** Opening Extracted records block **
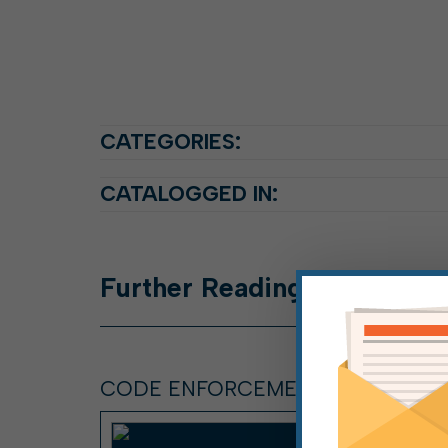
CATEGORIES:
CATALOGGED IN:
Further
Reading
CODE ENFORCEMENT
** Closing Extracted records block **
## Exercise details:
Retype the listing verbatim, minus every image.

## Response for this exercise:
CATEGORIES:
CATALOGGED IN:
Further
Reading
CODE ENFORCEMENT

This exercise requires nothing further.